Après la Damoiselle élue, Debussy avait bien entrevu la voie qui lui était tracée : c’est en 1888 qu’il mettait en musique les Ariettes oubliées de Verlaine, déjà si musicales. Le choix des Cinq poèmes de Baudelaire, qui furent publiés en 1890, est moins heureux : assigner un chant et conférer une émotion soutenue à ces compositions dures et sans air, pareilles aux tableaux de Manet, et parfois à ceux de Cézanne, c’était presque un tour de force. La musique eut raison pourtant de toutes les aspérités du texte ; mais ce fut au prix d’une énergie inaccoutumée. D’autres poètes encore furent illustrés, à cette heure incertaine, par le jeune musicien : Théodore de Banville, Paul Bourget, de plus obscurs ; et quelques morceaux pour le piano, de cette époque, trahissent les mêmes hésitations. Mais bientôt il revenait à Verlaine, dont il mettait en musique la Mandoline, et ces trois mélodies : La mer est plus belle, Le son du cor, L’échelonnement des haies.
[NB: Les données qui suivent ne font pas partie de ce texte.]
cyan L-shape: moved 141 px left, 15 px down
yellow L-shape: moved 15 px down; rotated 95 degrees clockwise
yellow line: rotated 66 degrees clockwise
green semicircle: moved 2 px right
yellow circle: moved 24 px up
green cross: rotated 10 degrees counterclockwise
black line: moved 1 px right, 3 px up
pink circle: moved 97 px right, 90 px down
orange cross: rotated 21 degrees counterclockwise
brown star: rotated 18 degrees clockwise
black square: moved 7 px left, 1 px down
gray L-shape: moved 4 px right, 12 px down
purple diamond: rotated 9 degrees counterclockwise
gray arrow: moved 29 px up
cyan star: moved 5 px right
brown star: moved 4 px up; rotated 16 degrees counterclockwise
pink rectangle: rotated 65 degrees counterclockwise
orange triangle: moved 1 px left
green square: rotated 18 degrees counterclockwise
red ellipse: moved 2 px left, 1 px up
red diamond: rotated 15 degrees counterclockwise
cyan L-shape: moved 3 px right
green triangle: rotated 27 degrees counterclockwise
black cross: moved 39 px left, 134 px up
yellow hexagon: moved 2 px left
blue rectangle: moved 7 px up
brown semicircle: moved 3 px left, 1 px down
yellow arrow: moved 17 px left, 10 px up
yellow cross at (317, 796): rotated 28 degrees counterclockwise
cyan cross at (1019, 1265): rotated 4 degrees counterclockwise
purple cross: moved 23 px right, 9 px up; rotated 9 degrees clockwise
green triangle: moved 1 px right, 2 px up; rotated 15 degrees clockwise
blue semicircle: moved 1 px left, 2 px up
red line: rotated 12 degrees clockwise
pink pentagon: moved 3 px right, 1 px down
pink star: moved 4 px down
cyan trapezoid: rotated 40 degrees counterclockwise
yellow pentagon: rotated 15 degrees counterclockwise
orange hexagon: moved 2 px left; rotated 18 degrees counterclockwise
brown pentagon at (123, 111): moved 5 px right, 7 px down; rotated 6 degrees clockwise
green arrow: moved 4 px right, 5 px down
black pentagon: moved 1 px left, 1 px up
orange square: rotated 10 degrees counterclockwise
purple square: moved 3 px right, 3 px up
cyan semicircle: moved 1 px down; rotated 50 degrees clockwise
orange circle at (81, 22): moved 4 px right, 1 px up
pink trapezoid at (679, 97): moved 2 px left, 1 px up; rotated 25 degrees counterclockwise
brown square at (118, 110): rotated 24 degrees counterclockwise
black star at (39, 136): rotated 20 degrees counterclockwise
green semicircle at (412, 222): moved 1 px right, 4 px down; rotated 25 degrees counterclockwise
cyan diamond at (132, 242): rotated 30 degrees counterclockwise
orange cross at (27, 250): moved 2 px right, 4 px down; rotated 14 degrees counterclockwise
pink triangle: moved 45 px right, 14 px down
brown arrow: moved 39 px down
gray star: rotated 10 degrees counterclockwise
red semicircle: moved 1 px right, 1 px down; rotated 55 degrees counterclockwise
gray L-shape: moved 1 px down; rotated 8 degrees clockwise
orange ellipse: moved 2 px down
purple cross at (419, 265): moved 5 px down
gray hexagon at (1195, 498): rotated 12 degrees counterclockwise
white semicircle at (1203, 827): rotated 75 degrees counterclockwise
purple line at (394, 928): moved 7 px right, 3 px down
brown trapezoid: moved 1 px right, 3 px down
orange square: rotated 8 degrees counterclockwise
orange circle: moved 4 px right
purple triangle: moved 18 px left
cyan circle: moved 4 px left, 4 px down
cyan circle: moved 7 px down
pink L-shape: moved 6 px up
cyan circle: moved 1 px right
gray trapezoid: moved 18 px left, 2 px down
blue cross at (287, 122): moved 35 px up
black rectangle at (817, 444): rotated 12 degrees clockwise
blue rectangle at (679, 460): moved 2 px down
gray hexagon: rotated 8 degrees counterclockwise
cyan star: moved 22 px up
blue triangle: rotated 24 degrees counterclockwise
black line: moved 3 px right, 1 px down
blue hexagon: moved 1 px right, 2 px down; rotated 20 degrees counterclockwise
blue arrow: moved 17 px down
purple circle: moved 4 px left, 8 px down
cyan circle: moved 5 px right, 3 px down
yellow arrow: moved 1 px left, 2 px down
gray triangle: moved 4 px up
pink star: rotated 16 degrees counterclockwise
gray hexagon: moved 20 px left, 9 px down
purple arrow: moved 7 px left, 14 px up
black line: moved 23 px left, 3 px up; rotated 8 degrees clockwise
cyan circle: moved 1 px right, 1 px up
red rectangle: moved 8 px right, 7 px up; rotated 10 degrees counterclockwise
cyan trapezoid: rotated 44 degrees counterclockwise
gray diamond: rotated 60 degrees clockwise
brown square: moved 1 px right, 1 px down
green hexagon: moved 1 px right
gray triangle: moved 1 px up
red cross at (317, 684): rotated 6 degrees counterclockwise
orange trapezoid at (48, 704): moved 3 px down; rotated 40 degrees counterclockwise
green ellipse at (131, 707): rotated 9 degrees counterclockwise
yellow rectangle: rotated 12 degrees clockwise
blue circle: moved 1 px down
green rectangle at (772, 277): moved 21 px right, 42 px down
C’est vers ce temps que Debussy commença de fréquenter chez Stéphane Mallarmé. C’étaient des amis et des disciples à la fois, qui s’assemblaient, chaque mardi soir, en ce salon aux recoins d’ombre, pour écouter une voix qui fut charmeuse entre toutes, ne prononçant rien que de noble et de pur ; aucun n’a oublié, jusqu’à ce jour, ce sourire discret, ce rayonnement de bonté contenue, cette hauteur de pensée, cette pudeur de l’émotion, ce respect de l’intime et ce sens du secret nécessaire. Ce fut comme un temple du beau ; à l’abri des regards profanes, les mystères s’y dévoilaient : au lieu de cette poésie frileusement repliée sur soi-même, et comme honteuse de se voir nue, on y entendait des discours et des récits dont la délicatesse ne fuyait plus la clarté. Mallarmé aimait tous les arts, et les voulait tous également fiers. Des peintres se rencontraient chez lui avec des poètes et des critiques ; les poètes en plus grand nombre, comme de juste : Gustave Kahn, Henri de Régnier, Pierre Louys, Francis Vielé-Griffin, Stuart Merril. Verlaine venait quelquefois, et se conduisait comme un vieil enfant terrible. Whistler feuilletait l’album d’un artiste français, avec des mots dédaigneux que Mallarmé s’efforçait de conjurer.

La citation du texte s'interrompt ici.